Bugzilla – Bug 113709
Sound not restored after APM event on IBM T21
Last modified: 2007-02-16 14:04:27 UTC
As summary. This affects 9.3 (not had time to test 10.0 just yet). You can restart the sound system using 'rcalsasound restart', but this kills all apps using sound. It would be better to have the sound recovered without this problem. Trying to use the in-built recovery mechanisms in the powermanagement related config files doesn't help.
Which driver is used on this machine? Show /proc/asound/cards. If it's CS46xx, the PM won't work always, especially on laptops -> WONTFIX If it's an Intel chip, it should be fixed...

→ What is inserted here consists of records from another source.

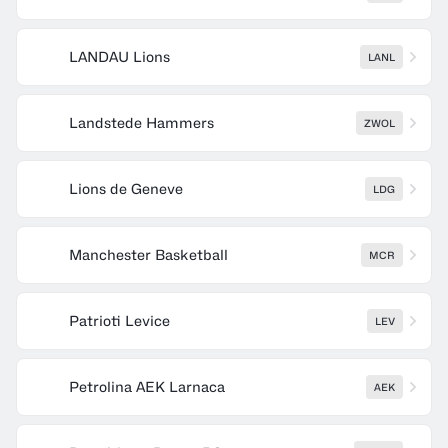
LANDAU Lions
LANL
Landstede Hammers
ZWOL
Lions de Geneve
LDG
Manchester Basketball
MCR
Patrioti Levice
LEV
Petrolina AEK Larnaca
AEK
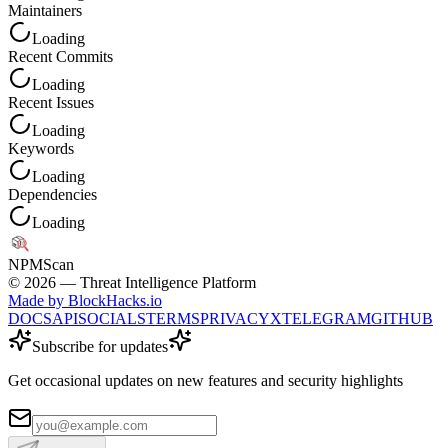
Maintainers
Loading
Recent Commits
Loading
Recent Issues
Loading
Keywords
Loading
Dependencies
Loading
NPM
Scan
©
2026
— Threat Intelligence Platform
Made by BlockHacks.io
DOCS
API
SOCIALS
TERMS
PRIVACY
X
TELEGRAM
GITHUB
Subscribe for updates
Get occasional updates on new features and security highlights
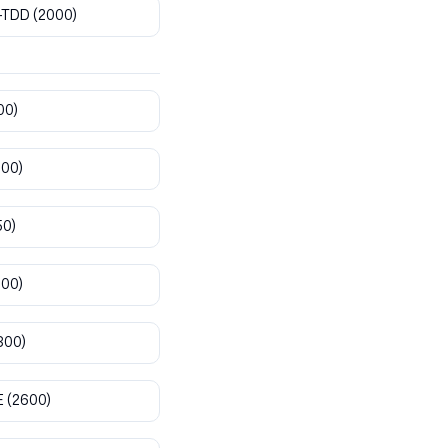
-TDD
(2000)
00)
800)
50)
900)
300)
E
(2600)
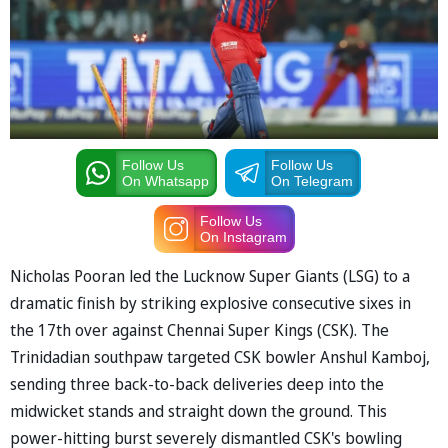
Follow Us
Follow Us
On Whatsapp
On Telegram
Follow Us
On Instagram
Nicholas Pooran led the Lucknow Super Giants (LSG) to a
dramatic finish by striking explosive consecutive sixes in
the 17th over against Chennai Super Kings (CSK). The
Trinidadian southpaw targeted CSK bowler Anshul Kamboj,
sending three back-to-back deliveries deep into the
midwicket stands and straight down the ground. This
power-hitting burst severely dismantled CSK's bowling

Also, try beta3. The PM stuff has been fixed in each release.
Beta 3 fails to respond to APM beyond locking the machine up. It is a CS46xx chip, but Windows naturally manages to revive this hardware without issue so there must be something that can be done. Note that rcalsasound restart does fix the problem, but the nasty effect is to kill all applications that have some interaction with the sound system. If the same effect could be achieved without killing apps off, things would be much better. *shrug*
If you unload snd-cs46xx before suspend, does lock up still occur? Do you have any kernel error messages from cs46xx driver when resume? The problem is that the behavior of controller doesn't follow to the datasheet at resume time. (Also we have not this hardware for debugging until now.)
The APM lock-up appears related to the framebuffer drivers being loaded. The rcalsasound restart approach fixes sound on resume, but I haven't had the time yet to look into the logs for kernel error messages. I only get a couple of evenings a week to look at non-work related stuff.
For testing just only the sound stuff, you can use "alsactl". Run like: # alsactl power 0 D3hot to suspend the sound function, and # alsactl power 0 D0 to resume. Check the behavior of sound devices with the sequence above. Also, please show the output of "lspci -nv", and attach any relevant kernel messages before/after suspend/resume.
No reaction on this bug for more than 17 months. Closing as CANTFIX.